Rejection is a part of life, whether it comes from your first-choice college, dream job or your crush of five years that you finally worked up the courage to ask out. Many Brown students, or at least those who applied early decision, lucked out on the first-choice college front. After all, Brown is a wonderful place to be educated, boasting an illustrious selection of academic concentrations, courses and extracurriculars. And yet, extracurriculars may be part of the rejection problem: the Brown Opinion Project’s March 2023 poll found that around 48% of undergraduates have been rejected from a club at Brown.

The proportion of students per class that have been rejected from a club generally trends upwards, with 37% of the class of 2026 reporting that they have been rejected from a club, compared to 52% of the class of 2025, 49% of the class of 2024 and 54% of the class of 2023. Additionally, students who reported that they do not fit in at Brown were slightly more likely to report that they have been rejected from a club.

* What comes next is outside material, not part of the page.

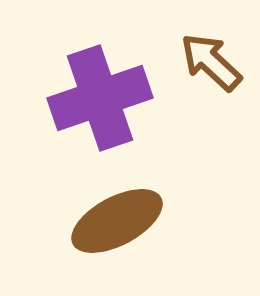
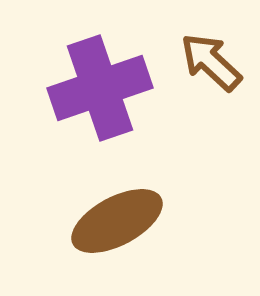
purple cross: moved 10 px up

61% of students who reported that they have “significantly lower” social skills than the average Brown student also reported club rejection. Those who responded that they have “significantly better” social skills than the average Brown student were ten percentage points more likely to report that they had experienced club rejection than those who said they only have “slightly better” social skills.

Among students who were interviewed after taking the poll, there was a fairly unanimous consensus that many clubs at Brown are rather competitive. A sophomore who had never been rejected from a club acknowledged that this may be because they “haven’t tried [to get into] a million clubs,” and then stated that they “definitely think the need to have an application for everything is just to scare people.”

Another sophomore who had been rejected from multiple clubs stated that they thought that “clubs where people are trying to get professional experience should try to be as accepting as possible,” adding that “people are trying to test out if they like a certain career and if [clubs] reject people they don’t get that chance.”

Having acknowledged that there is an issue with excessive club competitiveness, students had different ideas of how to mitigate this problem. One sophomore said they would like clubs to “be more welcoming and encouraging [of] people to attend their meetings and audition for things even if they don’t have a ton of experience.” Another sophomore suggested expanding club sizes to promote greater inclusivity.

Ultimately, any club’s acceptance rate is at its own discretion, but students may be tired of hearing “no” from clubs after getting a “yes” from Brown.

Note: All quoted poll-takers remain anonymous to maintain the integrity of Brown Opinion Project surveys. Brown Opinion Project conducted its March 2023 poll on March 1st, March 2nd, and March 6th, collecting 700 total responses from Brown undergraduate students. The margin of error is 3.84% with 95% confidence.